Ein poetischer Tanz mit dem Tod

Maurice Béjarts „Ballet for Life“

Klassik trifft Rock, Ballett trifft Mode: Ein Gesamtkunstwerk hat Maurice Béjart mit „Ballet for Life“ 1997 geschaffen. Nun ist die energiegeladene, kein bisschen angestaubte Choreografie erstmals beim 28. Kölner Sommerfestival zu sehen. Noch bis Sonntag (2.8.) steht die lebensfrohe Tanzshow des Béjart Ballet Lausanne auf dem Programm der Philharmonie.

KÖLN

30.07.2015 / Lesedauer: 2 min

Gewidmet hat der berühmte Choreograf des 20. Jahrhunderts sein Ballett den früh Verstorbenen: dem Queen-Sänger Freddie Mercury und seinem Solotänzer Jorge Donn. Beide starben mit 45 Jahren an Aids.
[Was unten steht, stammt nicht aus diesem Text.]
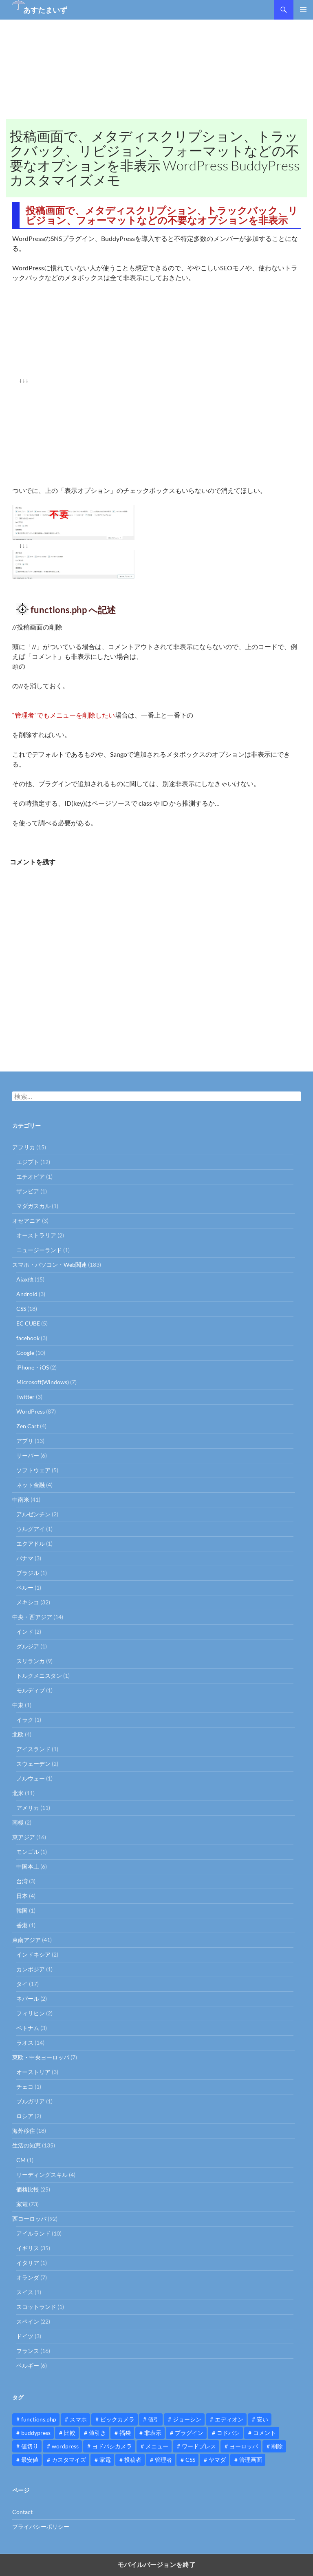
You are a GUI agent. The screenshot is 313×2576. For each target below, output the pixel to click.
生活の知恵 (26, 2145)
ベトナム (27, 2027)
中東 (18, 1704)
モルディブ (30, 1690)
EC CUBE (28, 1323)
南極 (18, 1822)
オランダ (27, 2277)
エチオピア (30, 1176)
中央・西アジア (32, 1616)
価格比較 (27, 2189)
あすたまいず (45, 9)
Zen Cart (27, 1426)
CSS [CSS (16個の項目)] (190, 2459)
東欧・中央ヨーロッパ (40, 2057)
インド (24, 1631)
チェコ (24, 2086)
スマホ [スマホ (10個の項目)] (78, 2419)
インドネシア (33, 1954)
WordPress (30, 1411)
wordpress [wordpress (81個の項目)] (65, 2446)
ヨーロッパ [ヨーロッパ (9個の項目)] (243, 2446)
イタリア (27, 2262)
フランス (27, 2350)
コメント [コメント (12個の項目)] (264, 2432)
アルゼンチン (33, 1514)
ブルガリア (30, 2101)
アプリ (24, 1440)
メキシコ (27, 1602)
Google (25, 1352)
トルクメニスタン (39, 1675)
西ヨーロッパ (29, 2218)
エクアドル (30, 1543)
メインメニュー (303, 10)
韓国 (22, 1910)
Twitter (25, 1396)
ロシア (24, 2115)
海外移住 (23, 2130)
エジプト (27, 1161)
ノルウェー (30, 1778)
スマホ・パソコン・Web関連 (49, 1264)
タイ (22, 1983)
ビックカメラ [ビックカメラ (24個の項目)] (117, 2419)
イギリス (27, 2248)
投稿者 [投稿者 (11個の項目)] (132, 2459)
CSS (21, 1308)
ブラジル (27, 1572)
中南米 (20, 1499)
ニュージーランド (39, 1249)
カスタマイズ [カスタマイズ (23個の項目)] (69, 2459)
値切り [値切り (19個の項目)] (29, 2446)
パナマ (24, 1558)
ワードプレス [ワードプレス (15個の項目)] (199, 2446)
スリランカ (30, 1660)
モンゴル (27, 1851)
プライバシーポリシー (40, 2526)
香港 (22, 1925)
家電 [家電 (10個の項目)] (105, 2459)
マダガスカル (33, 1205)
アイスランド (33, 1748)
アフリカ (23, 1147)
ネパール (27, 1998)
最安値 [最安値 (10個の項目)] (29, 2459)
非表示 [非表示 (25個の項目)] (152, 2432)
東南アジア (26, 1939)
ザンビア (27, 1191)
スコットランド (36, 2306)
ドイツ (24, 2336)
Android (26, 1293)
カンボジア (30, 1969)
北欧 (18, 1734)
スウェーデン (33, 1763)
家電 (22, 2203)
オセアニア (26, 1220)
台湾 (22, 1881)
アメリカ (27, 1807)
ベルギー (27, 2365)
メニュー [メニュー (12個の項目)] (156, 2446)
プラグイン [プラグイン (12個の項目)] (189, 2432)
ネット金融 (30, 1484)
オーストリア (33, 2071)
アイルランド (33, 2233)
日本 (22, 1895)
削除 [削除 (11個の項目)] (277, 2446)
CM (21, 2159)
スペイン (27, 2321)
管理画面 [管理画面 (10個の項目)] (250, 2459)
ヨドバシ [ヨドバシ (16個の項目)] (228, 2432)
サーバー (27, 1455)
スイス (24, 2292)
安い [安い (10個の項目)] (262, 2419)
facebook (28, 1337)
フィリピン (30, 2013)
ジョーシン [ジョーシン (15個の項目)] (187, 2419)
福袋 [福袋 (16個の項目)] (125, 2432)
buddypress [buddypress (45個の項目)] (36, 2432)
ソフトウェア (33, 1470)
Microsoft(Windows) (42, 1382)
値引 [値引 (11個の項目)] (153, 2419)
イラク (24, 1719)
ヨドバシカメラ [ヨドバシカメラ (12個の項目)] (112, 2446)
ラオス (24, 2042)
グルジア (27, 1646)
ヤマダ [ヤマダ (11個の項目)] (217, 2459)
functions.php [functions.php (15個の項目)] (38, 2419)
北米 (18, 1793)
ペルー (24, 1587)
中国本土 (27, 1866)
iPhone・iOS (32, 1367)
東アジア (23, 1837)
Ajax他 (24, 1279)
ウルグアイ (30, 1528)
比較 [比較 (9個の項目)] (69, 2432)
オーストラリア (36, 1235)
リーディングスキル (42, 2174)
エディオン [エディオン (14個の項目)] (229, 2419)
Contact (22, 2511)
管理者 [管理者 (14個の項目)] (163, 2459)
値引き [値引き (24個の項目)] (97, 2432)
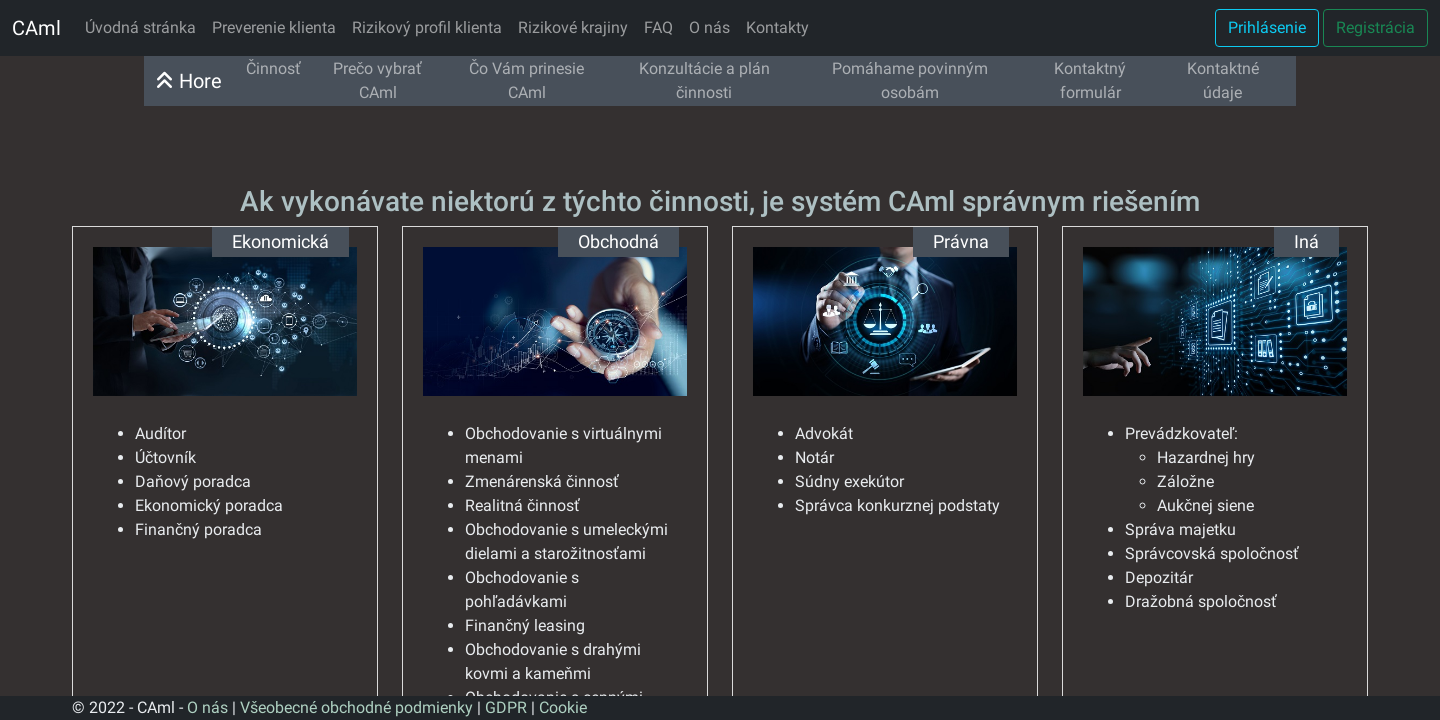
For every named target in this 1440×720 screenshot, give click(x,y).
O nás (709, 27)
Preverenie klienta (274, 27)
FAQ (658, 27)
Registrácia (1375, 27)
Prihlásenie (1267, 27)
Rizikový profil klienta (427, 27)
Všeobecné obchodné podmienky (356, 707)
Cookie (563, 707)
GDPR (506, 707)
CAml (36, 28)
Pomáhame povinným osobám (910, 80)
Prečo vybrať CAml (377, 80)
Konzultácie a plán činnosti (704, 80)
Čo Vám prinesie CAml (526, 80)
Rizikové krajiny (573, 27)
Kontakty (777, 27)
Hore (189, 81)
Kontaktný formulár (1090, 80)
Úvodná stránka (140, 27)
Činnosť (273, 68)
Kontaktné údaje (1223, 80)
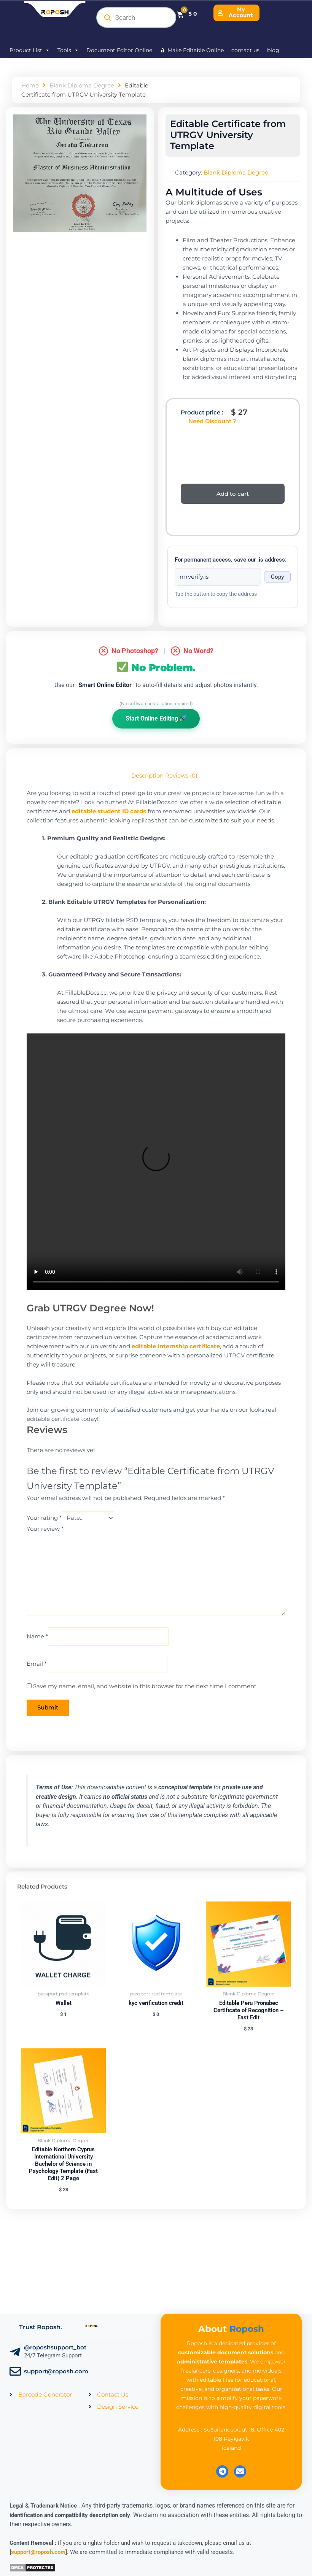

„Make love, not war!“, dieser Slogan aus den 1960er-Jahren sollte sich als fatal erweisen und zieht sich als Leitmotiv durch das Tanztheater. Dennoch – entstanden ist ein Ballettabend, der das Leben, die Liebe und die Jugend feiert.

Vital-surreales Spektakel

Der Musik-Mix – bekannte Queen-Songs und einige Auszüge aus den Werken Mozarts – spiegelt sich in der Choreografie wider, die Spitzentanz mit modernen Tanzelementen verbindet. Dazu die wunderschönen Kostüme von Gianni Versace, für die allein schon ein Besuch des vital-surrealen Spektakels lohnt.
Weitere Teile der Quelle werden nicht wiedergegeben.